I finished my roll and licked the cinnamon off my fingers, then lay back on the grass and looked at the shifting sky.
“I really don’t want to go back to university,” I said after a moment. “I barely made it out with my diploma last time.”
I turned my head to see Bruiser watching me with a strange intensity.
“Where do you come from, Emma?”
I swallowed. Every time I’d mentioned it around others, they’d skirted around the idea that I came from another reality like they couldn’t comprehend it. But Bruiser was looking directly at me. I sat back up and looked deep into his eyes. They burned with a ferocious curiosity. I felt like he was staring through the avatar – the horns and the tail and the body I’d fallen into – and was looking directly at me.
“This may sound crazy…” I whispered, hoping beyond anything he would understand and believe me. “But I think… I think this world is a story, or a… a world that my boyfriend from my world wrote. You probably don’t have computers here, but you’ve got machines, right? He made something with the help of machines, and I kind of… fell into it by accident. I don’t belong here.”
Bruiser stared at me for a long moment before saying anything. “You’re saying that the god of this world is your boyfriend?”
I sorted. “I suppose, but don’t call him that. He’s a total dork. His name is James.”
His expression turned thoughtful, and I asked him what he was thinking, but he shook his head. “I’m not sure you want to know.”
“Please?”
“It might spoil your dream of a quiet life with Brick at your side.”
My stomach dropped, but I persevered. “It sounds like the kind of thing that I should know then.”
He sighed. “If your boyfriend created this world – a world where there is great evil and necromancers have killed off most of the succubus, yet you are a succubus, I can only think of two possible scenarios. Either you are in very grave danger, or he is ignorant of your presence here and you will be in grave danger when you are discovered.

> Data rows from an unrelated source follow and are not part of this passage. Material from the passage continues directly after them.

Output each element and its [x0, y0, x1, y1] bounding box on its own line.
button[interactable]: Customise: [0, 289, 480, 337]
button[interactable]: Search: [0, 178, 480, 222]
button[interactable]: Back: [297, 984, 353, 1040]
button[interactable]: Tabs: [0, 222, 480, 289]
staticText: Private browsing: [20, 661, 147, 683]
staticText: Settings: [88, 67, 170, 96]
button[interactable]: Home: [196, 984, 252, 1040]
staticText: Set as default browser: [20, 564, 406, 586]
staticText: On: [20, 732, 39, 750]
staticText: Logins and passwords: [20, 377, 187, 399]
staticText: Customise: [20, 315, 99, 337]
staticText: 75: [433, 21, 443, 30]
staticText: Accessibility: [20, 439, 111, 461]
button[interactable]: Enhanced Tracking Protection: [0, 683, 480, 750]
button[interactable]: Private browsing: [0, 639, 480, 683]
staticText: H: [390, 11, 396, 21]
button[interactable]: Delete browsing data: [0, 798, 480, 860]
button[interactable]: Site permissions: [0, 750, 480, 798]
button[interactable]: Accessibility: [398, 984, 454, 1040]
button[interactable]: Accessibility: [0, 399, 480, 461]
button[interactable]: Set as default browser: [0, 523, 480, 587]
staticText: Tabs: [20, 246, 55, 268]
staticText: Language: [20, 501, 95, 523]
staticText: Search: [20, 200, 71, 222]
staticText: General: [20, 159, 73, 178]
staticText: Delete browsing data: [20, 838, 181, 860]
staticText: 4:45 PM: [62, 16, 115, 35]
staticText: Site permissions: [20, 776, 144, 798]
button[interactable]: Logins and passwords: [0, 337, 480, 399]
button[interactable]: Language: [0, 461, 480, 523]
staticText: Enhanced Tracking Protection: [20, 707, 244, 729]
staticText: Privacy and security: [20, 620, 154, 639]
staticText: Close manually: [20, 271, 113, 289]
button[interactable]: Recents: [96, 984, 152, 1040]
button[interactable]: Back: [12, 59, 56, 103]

If you are a person of such great importance, I imagine you will not be safe until the last necromancers are gone from this world and your ‘James’ is found and interrogated about his intentions: both for yourself and this world.”
My stomach churned. “Then what should I do?”
“Level Up,” Bruiser said, shifting closer to me and grabbing my shoulder. “Level Up with urgency. Do not wait for Brick to come home. If you are found, you should be ready.”
I chewed on my lip with anxiety. I’d never been good at these games. If James was here, he was probably stupidly overpowered. Although I’d love to find him and give him a piece of my mind, I didn’t particularly want to do it as a Level Four succubus.
“I guess that should be my new ambition then,” I whispered.
“I will stay by your side and help you,” Bruiser swore, squeezing my shoulder gently with his large hand. “I won’t let you meet the same fate as Elise.”
I guessed this was the main plot. Or my main plot, if this was like one of those big sandbox game worlds where multiple people could be doing different things.
And I’d spent a week fucking around in the Tutorial. Typical.